Tribune libre de Robert Ménard*
« Nous avons (…) un objectif, c’est de faire en sorte que lorsque nous partirons, il y ait une sécurité au Mali, des autorités légitimes, un processus électoral et plus de terroristes qui menacent l’intégrité du Mali », a affirmé mardi François Hollande à l’occasion d’une visite aux Émirats arabes unis. On peut toujours rêver. D’autres l’ont dit pour justifier leur intervention en Irak, en Afghanistan ou en Libye. Avec les résultats que l’on sait…
La prise d’otages, hier en Algérie, prouve, s’il en était besoin, que ces terroristes ne seront pas si faciles à « détruire » pour reprendre le mot – qu’on ne s’attendait à trouver dans sa bouche – de François Hollande.
Qu’il ait fallu stopper l’avancée des islamistes vers le sud, difficile d’en disconvenir. À condition d’accompagner cette énième intervention en terre africaine d’un volet politique. En clair, d’une réponse aux revendications des Touaregs sans qui il sera impossible de venir à bout de groupes armés politico-mafieux dans ce pays deux fois grand comme la France.
Mais de cela, on ne parle pas, de peur de fâcher les hommes de Bamako. Il ne s’agirait pas de montrer du doigt un régime corrompu, une armée déliquescente, un État inexistant, une classe politique déconsidérée, un racisme omniprésent, une islamisation rampante de toute la société…
Reste donc la fuite en avant. On comptera bientôt plusieurs milliers de nos soldats sur place. Déjà, des militaires français sont engagés au sol. On parle de combats au corps à corps. On nous rassure en nous vendant l’idée d’une intervention rapide des troupes des pays voisins. Mais qui peut croire sérieusement en la capacité opérationnelle de contingents sénégalais ou burkinabés ? Eux-mêmes n’y croient guère, qui ne se bousculent pas pour venir appuyer les troupes françaises…

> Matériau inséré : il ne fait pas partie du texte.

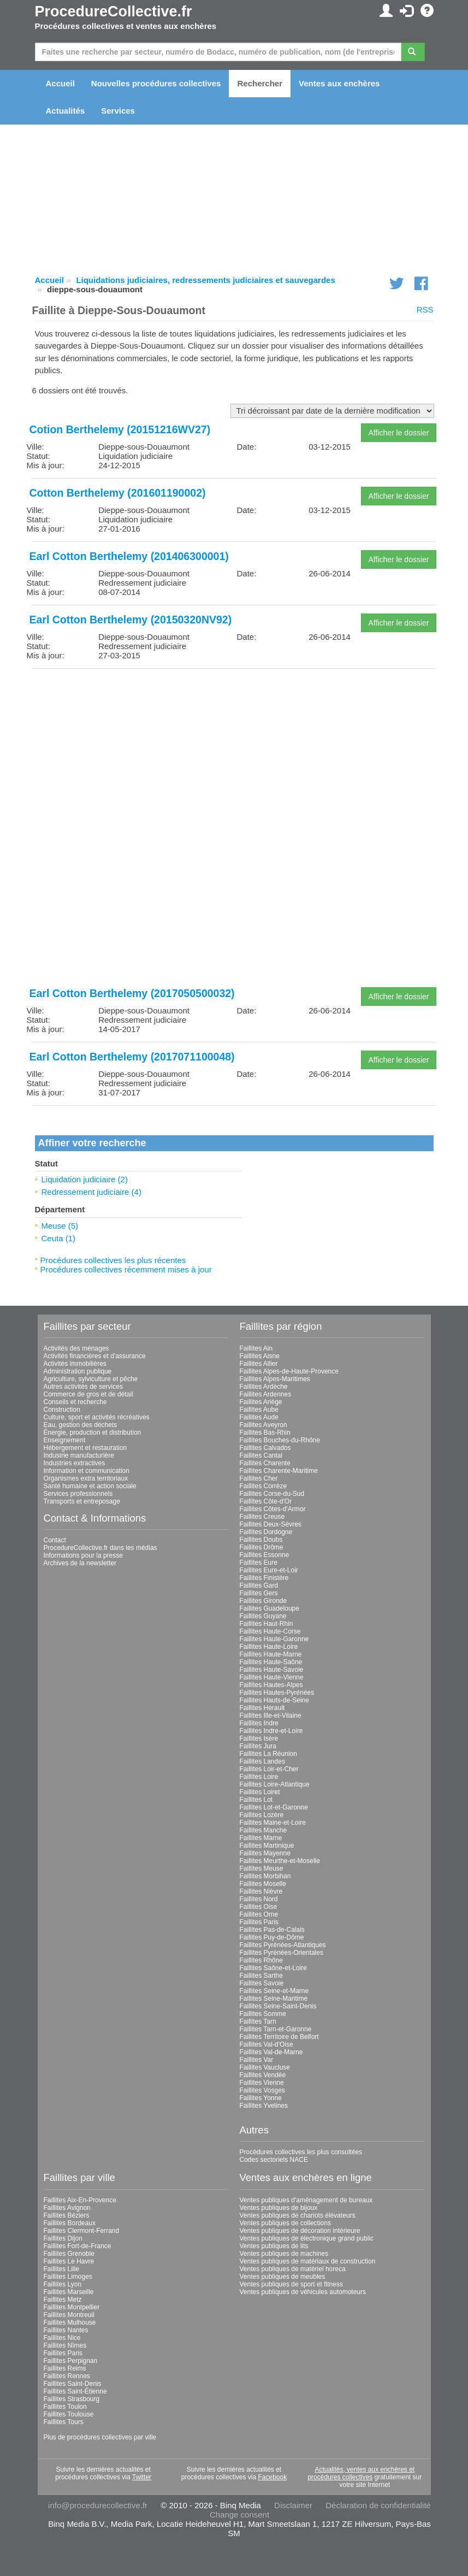  I want to click on Information et communication, so click(86, 1471).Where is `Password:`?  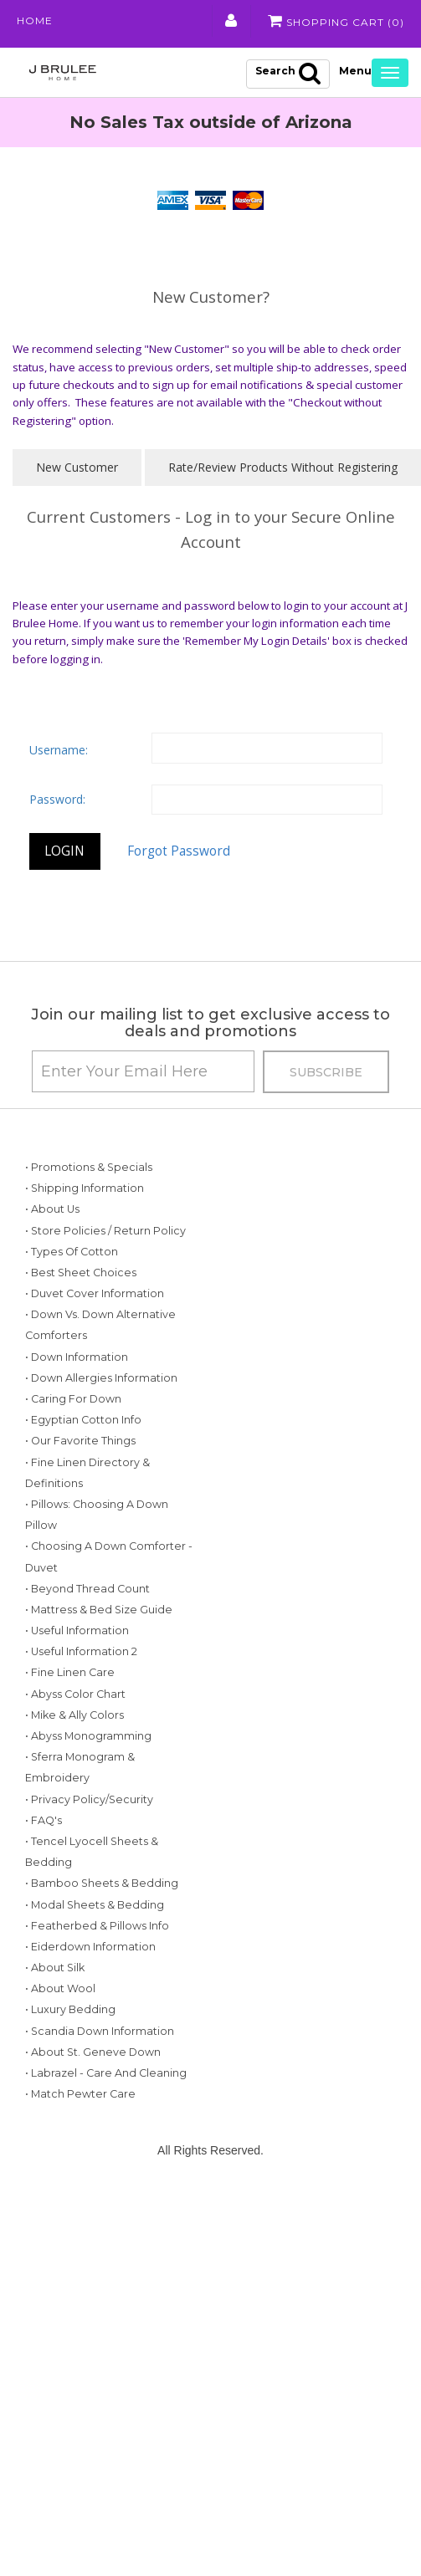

On sourit devant les imprécations d’un Dominique de Villepin – qui, aux affaires, aurait fait de même ; on s’étrangle en entendant un VGE dénoncer une action « néocolonialiste » – les parachutistes sautant sur Kolwezi relevant, bien sûr, d’une action humanitaire… On hausse les épaules à la nouvelle diatribe d’un Noël Mamère contre la « Françafrique ». Mais difficile de ne pas s’interroger sur la suite des événements, sur l’absence manifeste de toute perspective réaliste, sur le changement d’attitude de François Hollande – qui assurait que la France n’agirait pas en première ligne. Tout cela laisse pantois.
Nos soldats risquent leur peau, il ne faut pas l’oublier. On leur doit hommage et solidarité, c’est vrai. Mais les yeux grands ouverts.
*Robert Ménard est journaliste et fondateur de l’association Reporters sans frontières. Il est à la tête du portail Boulevard Voltaire.